[Page-level text extractions]
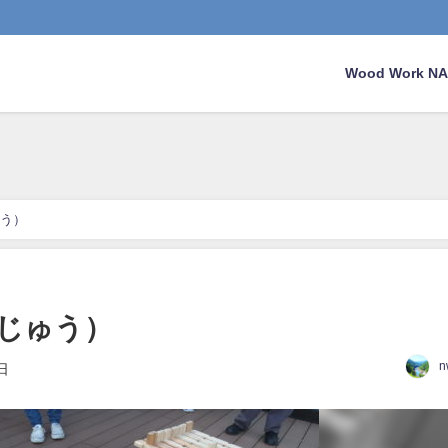
Wood Work 
う）
じゅう）
n
日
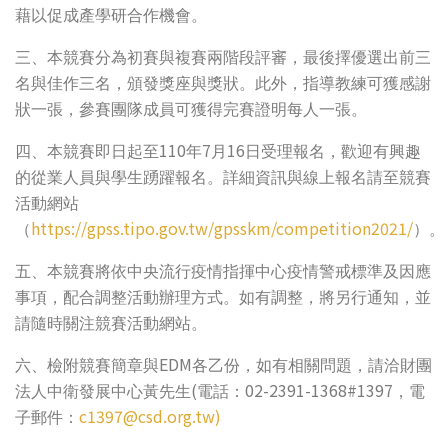
藉以促成產學研合作機會。
三、本競賽分為初賽與複賽兩階段評審，最後擇優選出前三
名與佳作三名，頒發獎座與獎狀。此外，指導教練可獲感謝
狀一張，參賽團隊成員可獲得完賽證明每人一張。
110
7
16
四、本競賽即日起至
年
月
日受理報名，歡迎有興趣
的從業人員與學生踴躍報名。詳細資訊與線上報名請至競賽
活動網站
https://gpss.tipo.gov.tw/gpsskm/competition2021/
（
）。
五、本競賽將依中央流行疫情指揮中心疫情警戒標準及因應
事項，配合調整活動辦理方式。如有調整，將另行通知，並
請隨時關注競賽活動網站。
EDM
六、檢附競賽簡章與
各乙份，如有相關問題，請洽財團
(
02-2391-1368#1397
法人中衛發展中心黃先生
電話：
，電
c1397@csd.org.tw
)
子郵件：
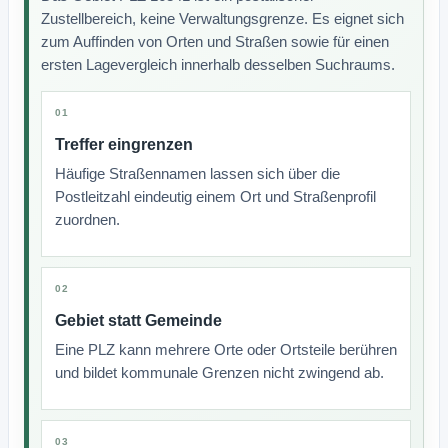
Zustellbereich, keine Verwaltungsgrenze. Es eignet sich
zum Auffinden von Orten und Straßen sowie für einen
ersten Lagevergleich innerhalb desselben Suchraums.
01
Treffer eingrenzen
Häufige Straßennamen lassen sich über die
Postleitzahl eindeutig einem Ort und Straßenprofil
zuordnen.
02
Gebiet statt Gemeinde
Eine PLZ kann mehrere Orte oder Ortsteile berühren
und bildet kommunale Grenzen nicht zwingend ab.
03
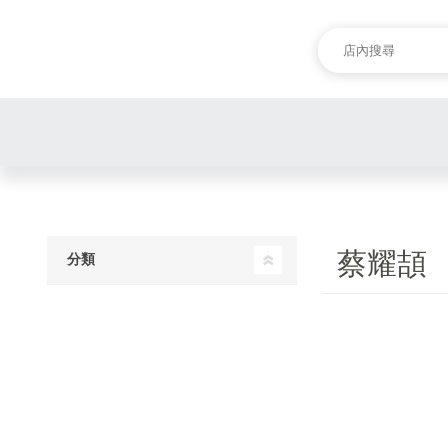
蔡耀頡
分類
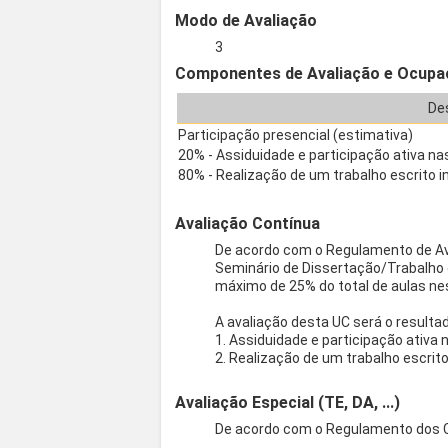
Modo de Avaliação
3
Componentes de Avaliação e Ocupa
De
Participação presencial (estimativa)
20% - Assiduidade e participação ativa na
80% - Realização de um trabalho escrito in
Avaliação Contínua
De acordo com o Regulamento de Aval
Seminário de Dissertação/Trabalho 
máximo de 25% do total de aulas nes
A avaliação desta UC será o result
1. Assiduidade e participação ativa
2. Realização de um trabalho escrito
Avaliação Especial (TE, DA, ...)
De acordo com o Regulamento dos Cu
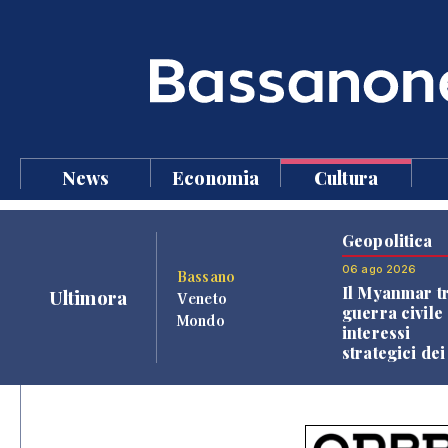
News
Economia
Cultura
Geopolitica
06 ago 2026
Bassano
Il Myanmar tr
Ultimora
Veneto
guerra civile 
Mondo
interessi
strategici dei
Paesi vicini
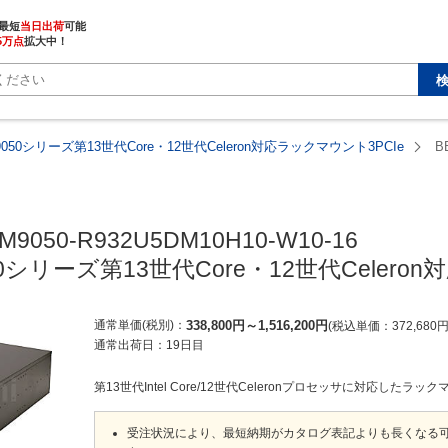
最短
当日出荷
5万点
拡大中！
9050シリーズ第13世代Core・12世代Celeron対応ラックマウント3PCIe
B
M9050-R932U5DM10H10-W10-16

50シリーズ第13世代Core・12世代Celero
通常単価(税別)
338,800
円
～
1,516,200
円
税込単価
372,680
通常出荷日：
19日目
第13世代Intel Core/12世代Celeronプロセッサに対応したラ
受注状況により、最短納期がカタログ表記よりも長くなる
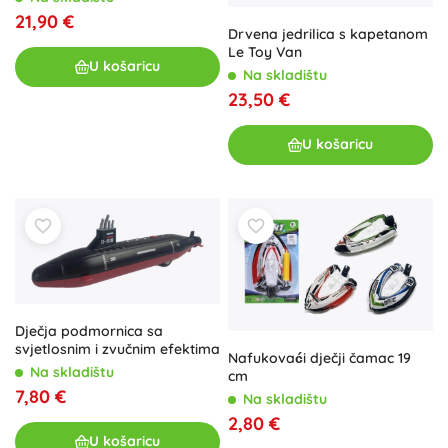
21,90 €
Drvena jedrilica s kapetanom
Le Toy Van
U košaricu
Na skladištu
23,50 €
U košaricu
Dječja podmornica sa
svjetlosnim i zvučnim efektima
Nafukovaći dječji čamac 19
Na skladištu
cm
7,80 €
Na skladištu
2,80 €
U košaricu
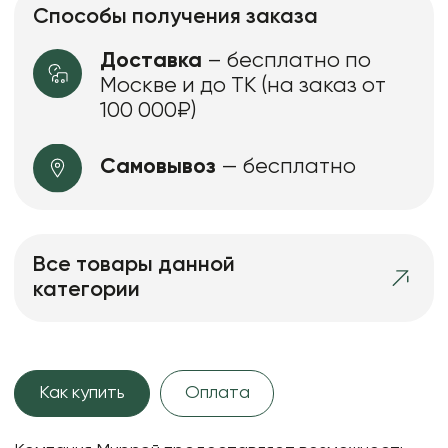
Способы получения заказа
Доставка
– бесплатно по
Москве и до ТК (на заказ от
100 000₽)
Самовывоз
— бесплатно
Все товары данной
категории
Как купить
Оплата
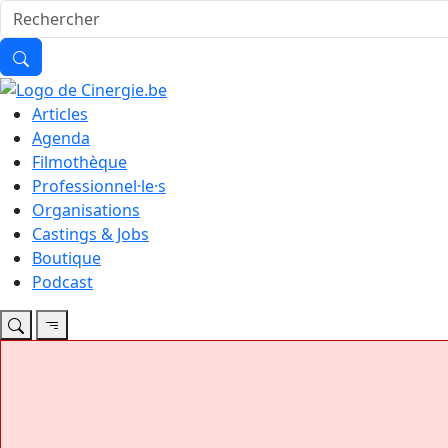
Articles
Agenda
Filmothèque
Professionnel·le·s
Organisations
Castings & Jobs
Boutique
Podcast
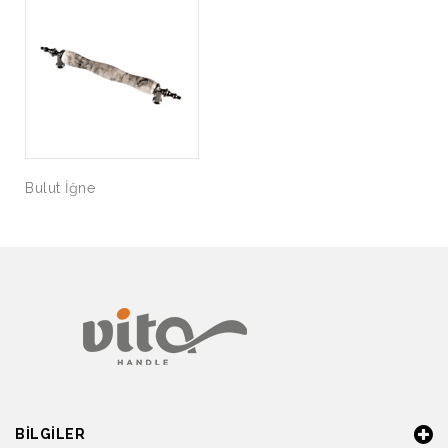
Bulut İğne
BILGILER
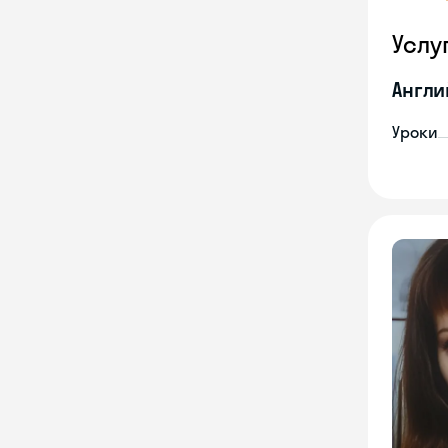
Услу
Англи
Уроки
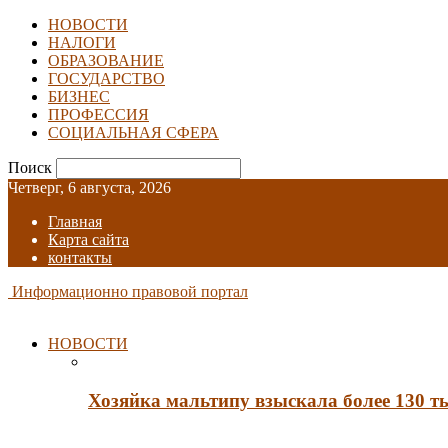
НОВОСТИ
НАЛОГИ
ОБРАЗОВАНИЕ
ГОСУДАРСТВО
БИЗНЕС
ПРОФЕССИЯ
СОЦИАЛЬНАЯ СФЕРА
Поиск
Четверг, 6 августа, 2026
Главная
Карта сайта
контакты
Информационно правовой портал
НОВОСТИ
Хозяйка мальтипу взыскала более 130 т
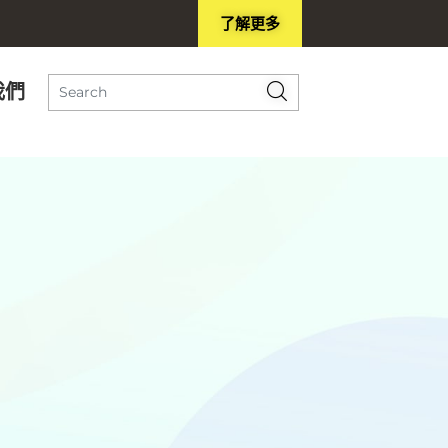
了解更多
我們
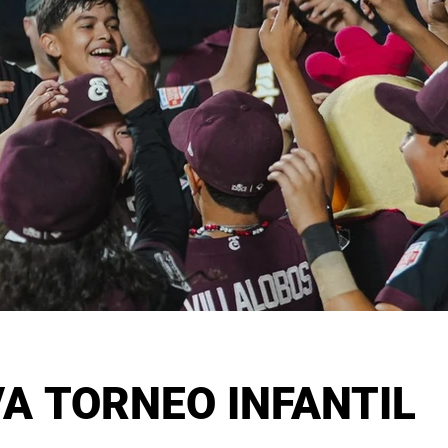
A TORNEO INFANTIL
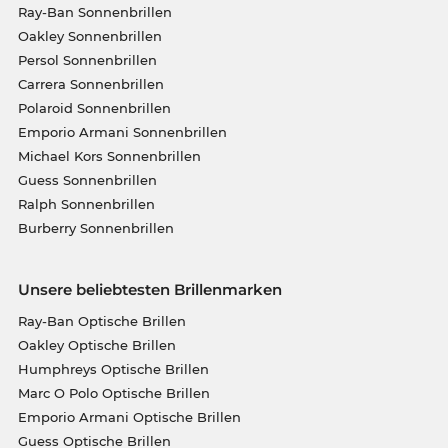
Ray-Ban Sonnenbrillen
Oakley Sonnenbrillen
Persol Sonnenbrillen
Carrera Sonnenbrillen
Polaroid Sonnenbrillen
Emporio Armani Sonnenbrillen
Michael Kors Sonnenbrillen
Guess Sonnenbrillen
Ralph Sonnenbrillen
Burberry Sonnenbrillen
Unsere beliebtesten Brillenmarken
Ray-Ban Optische Brillen
Oakley Optische Brillen
Humphreys Optische Brillen
Marc O Polo Optische Brillen
Emporio Armani Optische Brillen
Guess Optische Brillen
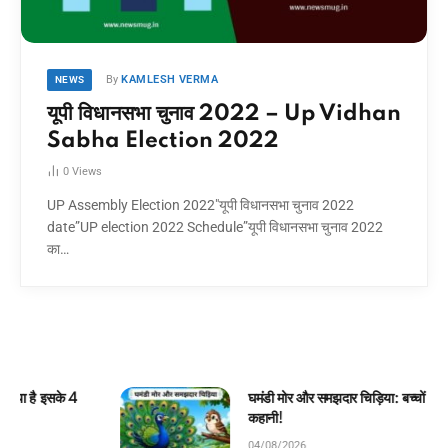
By
KAMLESH VERMA
NEWS
यूपी विधानसभा चुनाव 2022 – Up Vidhan
Sabha Election 2022
0
Views
UP Assembly Election 2022″यूपी विधानसभा चुनाव 2022
date”UP election 2022 Schedule”यूपी विधानसभा चुनाव 2022
का…
घमंडी मोर और समझदार चिड़िया: बच्चों के लिए सुंदर जंगल
कहानी!
04/08/2026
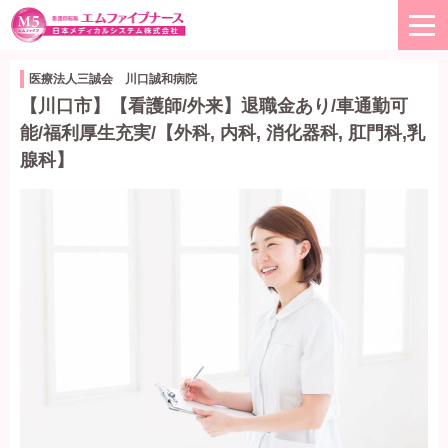
医療法人三誠会 川口誠和病院
【川口市】【看護師/外来】退職金あり/車通勤可
能/福利厚生充実/【外科, 内科, 消化器科, 肛門科,乳
腺科】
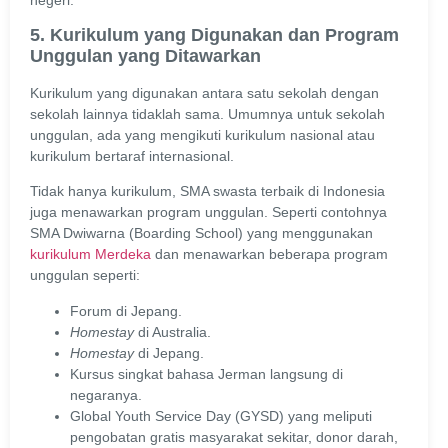
5. Kurikulum yang Digunakan dan Program
Unggulan yang Ditawarkan
Kurikulum yang digunakan antara satu sekolah dengan
sekolah lainnya tidaklah sama. Umumnya untuk sekolah
unggulan, ada yang mengikuti kurikulum nasional atau
kurikulum bertaraf internasional.
Tidak hanya kurikulum, SMA swasta terbaik di Indonesia
juga menawarkan program unggulan. Seperti contohnya
SMA Dwiwarna (Boarding School) yang menggunakan
kurikulum Merdeka
dan menawarkan beberapa program
unggulan seperti:
Forum di Jepang.
Homestay
di Australia.
Homestay
di Jepang.
Kursus singkat bahasa Jerman langsung di
negaranya.
Global Youth Service Day (GYSD) yang meliputi
pengobatan gratis masyarakat sekitar, donor darah,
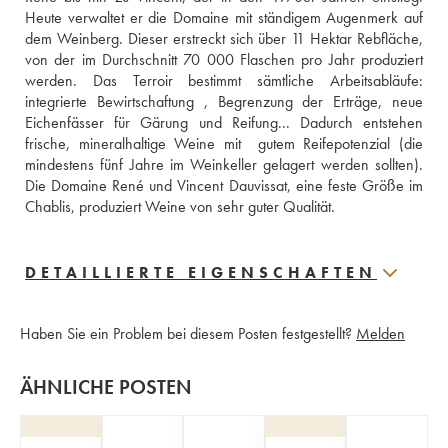
Heute verwaltet er die Domaine mit ständigem Augenmerk auf 
dem Weinberg. Dieser erstreckt sich über 11 Hektar Rebfläche, 
von der im Durchschnitt 70 000 Flaschen pro Jahr produziert 
werden. Das Terroir bestimmt sämtliche Arbeitsabläufe: 
integrierte Bewirtschaftung , Begrenzung der Erträge, neue 
Eichenfässer für Gärung und Reifung... Dadurch entstehen 
frische, mineralhaltige Weine mit  gutem Reifepotenzial (die 
mindestens fünf Jahre im Weinkeller gelagert werden sollten). 
Die Domaine René und Vincent Dauvissat, eine feste Größe im 
Chablis, produziert Weine von sehr guter Qualität.
DETAILLIERTE EIGENSCHAFTEN
Haben Sie ein Problem bei diesem Posten festgestellt?
Melden
ÄHNLICHE POSTEN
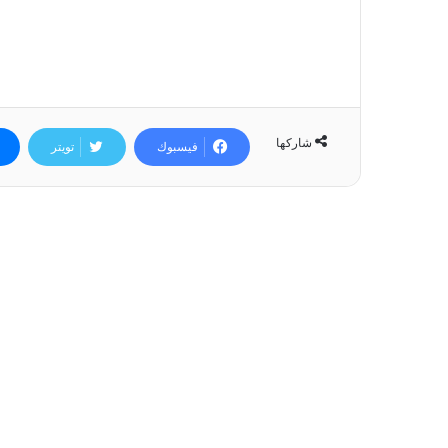
شاركها
فيسبوك
تويتر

# Problem
Exactly the lines above, from the one containing "五、本競賽將依中央流行疫情指揮中心疫情警戒標準及因應" down to the one containing "máximo de 25% do total de aulas nes", are to be repeated, including both ends. Pictures are not part of the copy.

# Solution to this problem
五、本競賽將依中央流行疫情指揮中心疫情警戒標準及因應
事項，配合調整活動辦理方式。如有調整，將另行通知，並
請隨時關注競賽活動網站。
EDM
六、檢附競賽簡章與
各乙份，如有相關問題，請洽財團
(
02-2391-1368#1397
法人中衛發展中心黃先生
電話：
，電
c1397@csd.org.tw
)
子郵件：
Zustellbereich, keine Verwaltungsgrenze. Es eignet sich
zum Auffinden von Orten und Straßen sowie für einen
ersten Lagevergleich innerhalb desselben Suchraums.
01
Treffer eingrenzen
Häufige Straßennamen lassen sich über die
Postleitzahl eindeutig einem Ort und Straßenprofil
zuordnen.
02
Gebiet statt Gemeinde
Eine PLZ kann mehrere Orte oder Ortsteile berühren
und bildet kommunale Grenzen nicht zwingend ab.
03
蔡耀頡
分類
Modo de Avaliação
3
Componentes de Avaliação e Ocupa
De
Participação presencial (estimativa)
20% - Assiduidade e participação ativa na
80% - Realização de um trabalho escrito in
Avaliação Contínua
De acordo com o Regulamento de Aval
Seminário de Dissertação/Trabalho 
máximo de 25% do total de aulas nes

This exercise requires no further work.